Today, scientists are asking whether having carbon labels on food items might actually help people make more informed choices, not only about the food they consume, but also the ingredients they buy. Chief Scientific Adviser for the U.K. Food Standards Agency thinks it might. "People are much more attentive to food now," May says, per Financial Times. "We know that a very significant portion of the population has shifted their diet or tried to shift their diet in the last 12 to 18 months in order to become more sustainable [and] Consumers [have a right to] honest, transparent labelling of food."

Surveys show support for carbon labels

May's assertion is backed by a 2020 survey showing that two-thirds of consumers from countries including France, Germany, Italy, the Netherlands, Spain, Sweden, the U.K. and the U.S. are supportive of the idea of having carbon labelling on food item, with support for the idea is highest in France, Spain, and Italy, according to Carbon Trust. Hugh Jones, Managing Director of the Carbon Trust says the results of the survey "aligns with the growth in corporate demand for product carbon footprinting and labelling that we have witnessed over the past year."

Jones also believes that "passing this information on to increasingly well-informed and climate-conscious consumers can also enhance a company's reputation and market share."

Some disagree, like candy and confectionery maker, Mars Incorporated's CEO Grant Reid.

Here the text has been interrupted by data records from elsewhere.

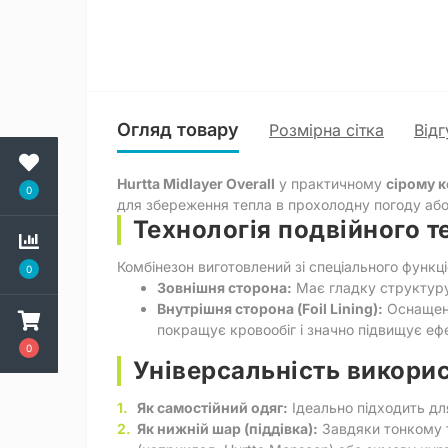
Огляд товару
Розмірна сітка
Відг
Hurtta Midlayer Overall
у практичному
сірому к
0
для збереження тепла в прохолодну погоду або
Технологія подвійного т
Комбінезон виготовлений зі спеціального функц
0
Зовнішня сторона:
Має гладку структуру,
Внутрішня сторона (Foil Lining):
Оснащен
покращує кровообіг і значно підвищує ефек
0
Універсальність викорис
Як самостійний одяг:
Ідеально підходить дл
Як нижній шар (піддівка):
Завдяки тонкому т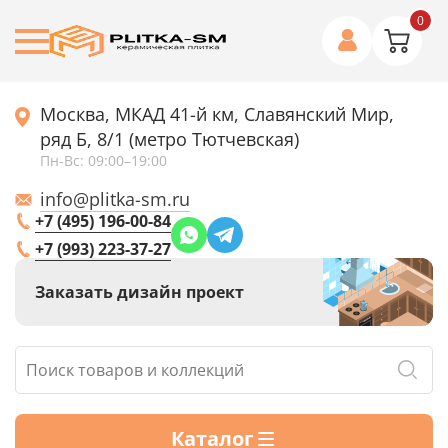
0
Москва, МКАД 41-й км, Славянский Мир,
ряд Б, 8/1 (метро Тютчевская)
Пн-Вс: 09:00–19:00
info@plitka-sm.ru
+7 (495) 196-00-84
+7 (993) 223-37-27
Заказать дизайн проект
Каталог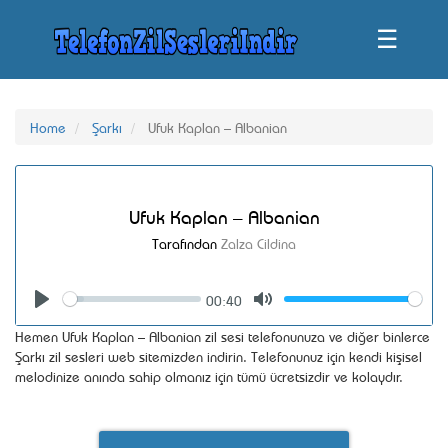
☰
Home
Şarkı
Ufuk Kaplan – Albanian
Ufuk Kaplan – Albanian
Tarafından
Zalza Cildina
00:40
Seek
Volume
Play
Mute
Hemen Ufuk Kaplan – Albanian zil sesi telefonunuza ve diğer binlerce
Şarkı zil sesleri web sitemizden indirin. Telefonunuz için kendi kişisel
melodinize anında sahip olmanız için tümü ücretsizdir ve kolaydır.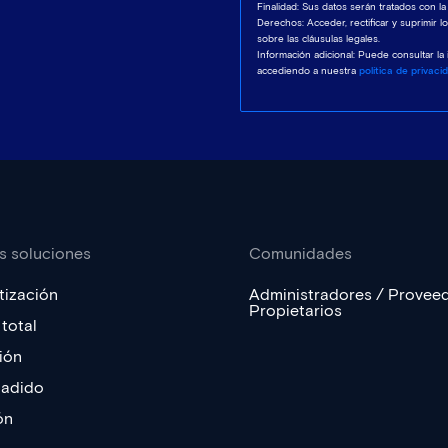
Finalidad: Sus datos serán tratados con la
Derechos: Acceder, rectificar y suprimir 
sobre las cláusulas legales.
Información adicional: Puede consultar la
accediendo a nuestra
política de privaci
s soluciones
Comunidades
ización
Administradores / Provee
Propietarios
total
ión
ñadido
ón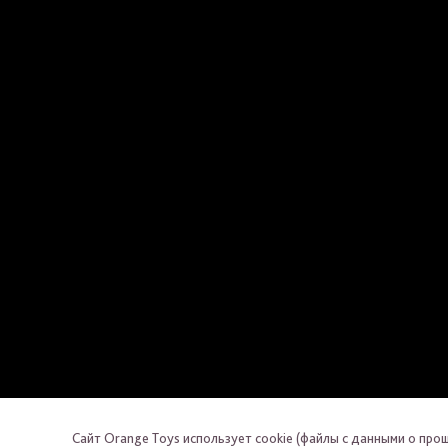
Сайт Orange Toys использует cookie (файлы с данными о про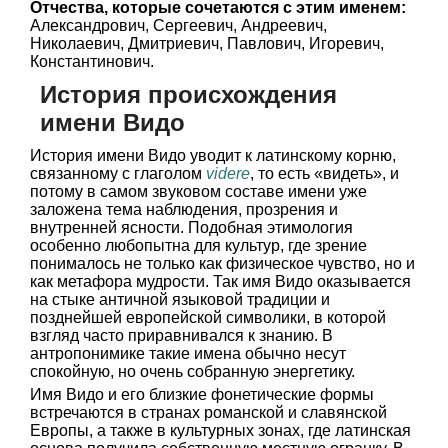
Отчества, которые сочетаются с этим именем:
Александрович, Сергеевич, Андреевич,
Николаевич, Дмитриевич, Павлович, Игоревич,
Константинович.
История происхождения
имени Видо
История имени Видо уводит к латинскому корню,
связанному с глаголом
videre
, то есть «видеть», и
потому в самом звуковом составе имени уже
заложена тема наблюдения, прозрения и
внутренней ясности. Подобная этимология
особенно любопытна для культур, где зрение
понималось не только как физическое чувство, но и
как метафора мудрости. Так имя Видо оказывается
на стыке античной языковой традиции и
позднейшей европейской символики, в которой
взгляд часто приравнивался к знанию. В
антропонимике такие имена обычно несут
спокойную, но очень собранную энергетику.
Имя Видо и его близкие фонетические формы
встречаются в странах романской и славянской
Европы, а также в культурных зонах, где латинская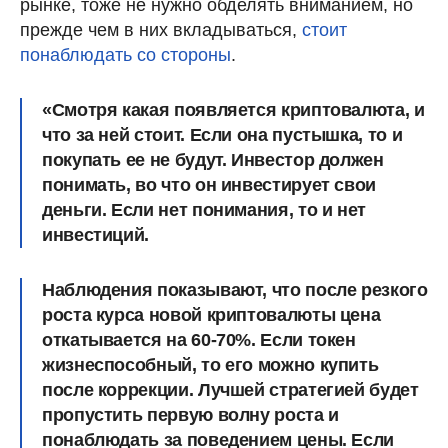
рынке, тоже не нужно обделять вниманием, но
прежде чем в них вкладываться,
стоит
понаблюдать со стороны
.
«Смотря какая появляется криптовалюта, и
что за ней стоит. Если она пустышка, то и
покупать ее не будут. Инвестор должен
понимать, во что он инвестирует свои
деньги. Если нет понимания, то и нет
инвестиций.
Наблюдения показывают, что после резкого
роста курса новой криптовалюты цена
откатывается на 60-70%. Если токен
жизнеспособный, то его можно купить
после коррекции. Лучшей стратегией будет
пропустить первую волну роста и
понаблюдать за поведением цены. Если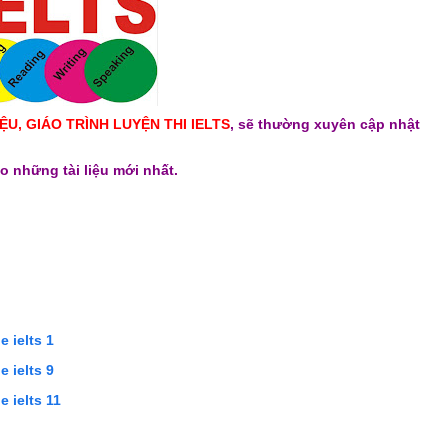
ỆU, GIÁO TRÌNH LUYỆN THI IELTS
, sẽ thường xuyên cập nhật
o những tài liệu mới nhất.
 ielts 1
 ielts 9
 ielts 11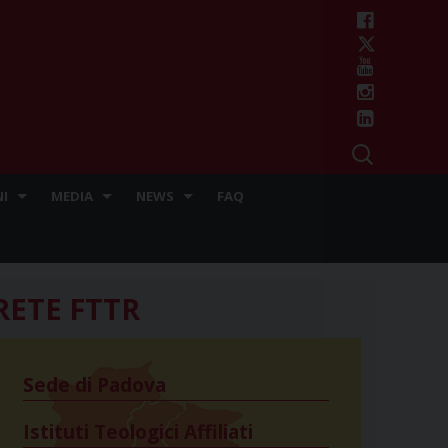
I
MEDIA
NEWS
FAQ
RETE FTTR
Sede di Padova
Istituti Teologici Affiliati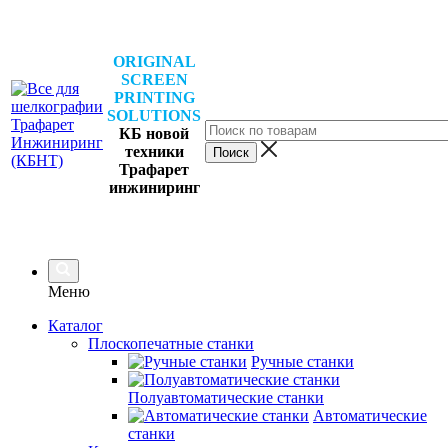
ORIGINAL
SCREEN
PRINTING
SOLUTIONS
КБ новой
техники
Трафарет
инжиниринг
Меню
Каталог
Плоскопечатные станки
Ручные станки
Полуавтоматические станки
Автоматические
станки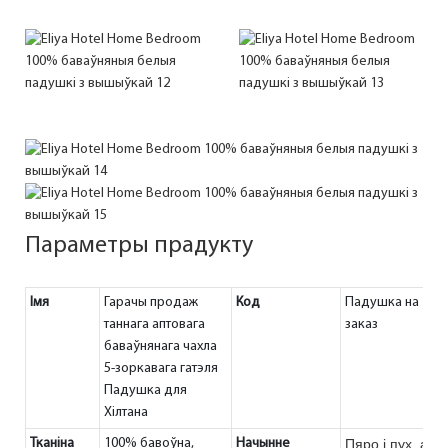
Параметры прадукту
Імя
Гарачы продаж
Код
Падушка на
таннага аптовага
заказ
баваўнянага чахла
5-зоркавага гатэля
Падушка для
Хілтана
Тканіна
100% бавоўна,
Начынне
Пяро і пух, або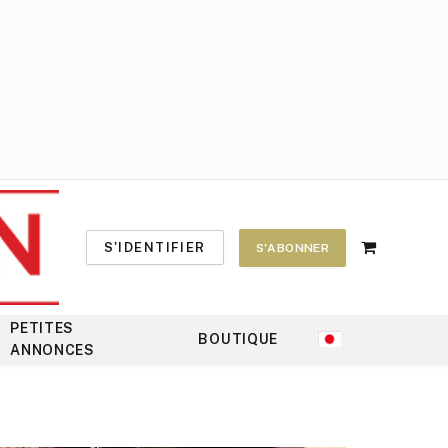
S'IDENTIFIER
S'ABONNER
Shopping
Cart
PETITES
BOUTIQUE
ANNONCES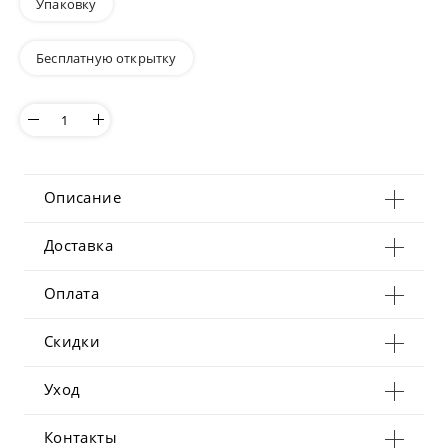
Упаковку
Бесплатную открытку
Описание
Доставка
Оплата
Скидки
Уход
Контакты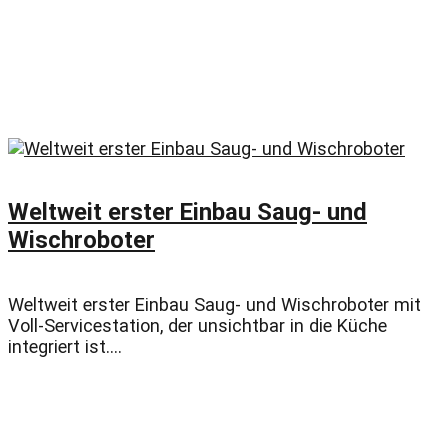
Weltweit erster Einbau Saug- und
Wischroboter
Weltweit erster Einbau Saug- und Wischroboter mit
Voll-Servicestation, der unsichtbar in die Küche
integriert ist....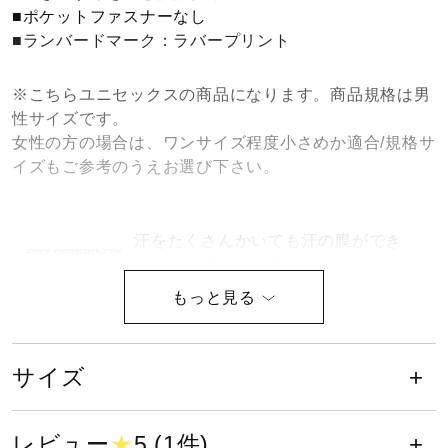
■ポケットファスナーなし
健康／エクササイズ
■ランバードマーク：ラバープリント
※こちらユニセックスの商品になります。商品規格は男
ジュニア／キッズ
性サイズです。
女性の方の場合は、ワンサイズ程度小さめか適合/規格サ
イズもご参考のうえお選び下さい。
メディカル
汗をたくさんかいても汗の膜ができ
コラボ／ライセンス
にくく、通気性を保ちます。
セール
動的機能裁断・機能素材選定など、
運動時の動きやすさを追求したウエ
ア設計。
サイズ
その他
レビュー
★
5 (1件)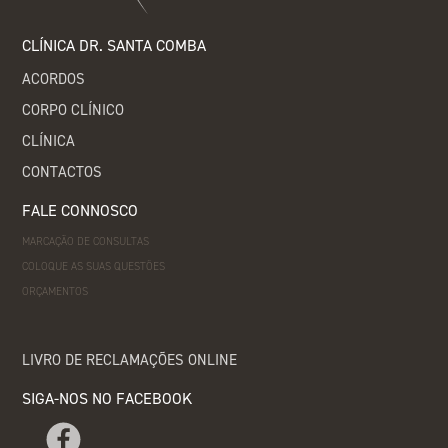
CLÍNICA DR. SANTA COMBA
ACORDOS
CORPO CLÍNICO
CLÍNICA
CONTACTOS
FALE CONNOSCO
MARCAÇÃO DE CONSULTAS
COLOQUE AS SUAS QUESTÕES
ORÇAMENTOS
LIVRO DE RECLAMAÇÕES ONLINE
SIGA-NOS NO FACEBOOK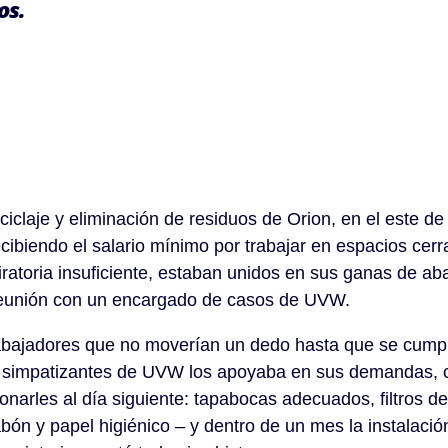
os.
ciclaje y eliminación de residuos de Orion, en el este de
biendo el salario mínimo por trabajar en espacios cerr
iratoria insuficiente, estaban unidos en sus ganas de ab
 reunión con un encargado de casos de UVW.
rabajadores que no moverían un dedo hasta que se cump
 y simpatizantes de UVW los apoyaba en sus demandas, 
arles al día siguiente: tapabocas adecuados, filtros de 
bón y papel higiénico – y dentro de un mes la instalació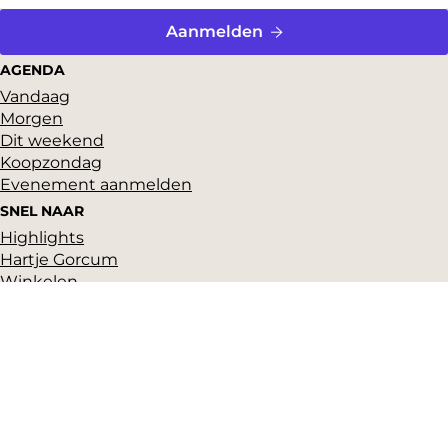
Aanmelden
AGENDA
Vandaag
Morgen
Dit weekend
Koopzondag
Evenement aanmelden
SNEL NAAR
Highlights
Hartje Gorcum
Winkelen
Cultuur & historie
Parkeren
Over ons
Pers en beeldbank
Zakelijk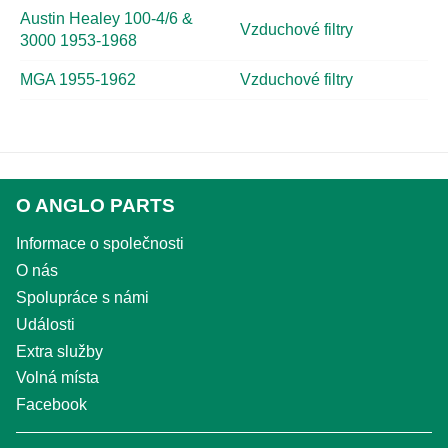
Austin Healey 100-4/6 &
Vzduchové filtry
3000 1953-1968
MGA 1955-1962
Vzduchové filtry
O ANGLO PARTS
Informace o společnosti
O nás
Spolupráce s námi
Události
Extra služby
Volná místa
Facebook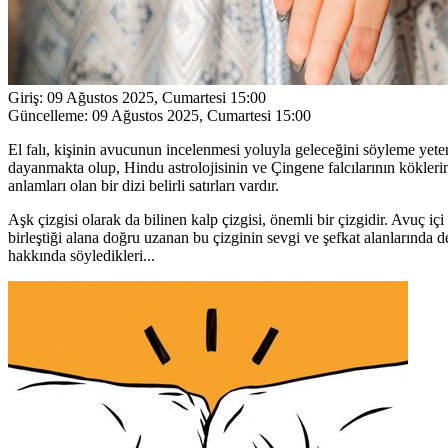
Giriş:
09 Ağustos 2025, Cumartesi 15:00
Güncelleme:
09 Ağustos 2025, Cumartesi 15:00
El falı, kişinin avucunun incelenmesi yoluyla geleceğini söyleme yete
dayanmakta olup, Hindu astrolojisinin ve Çingene falcılarının köklerin
anlamları olan bir dizi belirli satırları vardır.
Aşk çizgisi olarak da bilinen kalp çizgisi, önemli bir çizgidir. Avuç i
birleştiği alana doğru uzanan bu çizginin sevgi ve şefkat alanlarında d
hakkında söyledikleri...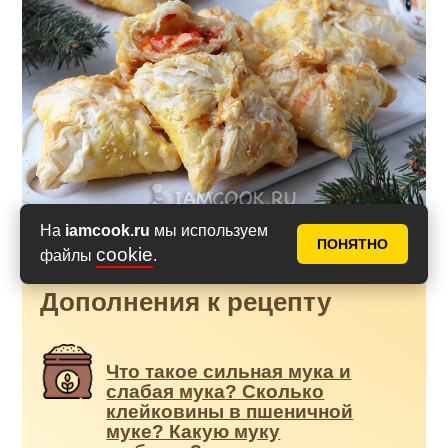
На
iamcook.ru
мы используем
ПОНЯТНО
cookie
файлы
.
Дополнения к рецепту
Что такое сильная мука и
слабая мука? Сколько
клейковины в пшеничной
муке? Какую муку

He believes consumers still don't know much about the climate impact of their food and that "there's a much bigger consumer challenge than just popping [a carbon footprint] on the label. These labels are a good experiment. They are good steps in the right direction. But it's not sufficient," per Time.

Consumers may need carbon labels to make the right choices

Some countries aren't waiting for their consumers to ask. The Financial Times says Denmark has already agreed to setting aside $1.3 million to "develop carbon labelling proposals" before the end of 2022, while food companies like Oatly and Quorn have already taken the initiative to inform the public about the carbon footprint of their products. As CarbonCloud's chief executive David Bryngelsson puts it, access to accurate information is important, because "the public's gut feeling is 'absolutely terrible' when it comes to judging which steps of food production created the most emissions."

Anecdotes from those who took part in COP26 suggest that Bryngelsson may be right. German delegate Peter Odrich told The Washington Post that he was surprised by the meat options on the conference menus. He eventually chose the item with the lowest carbon footprint on the menu — a vegetarian tempura broccoli (0.8 kg of carbon, per A Recipe for Change).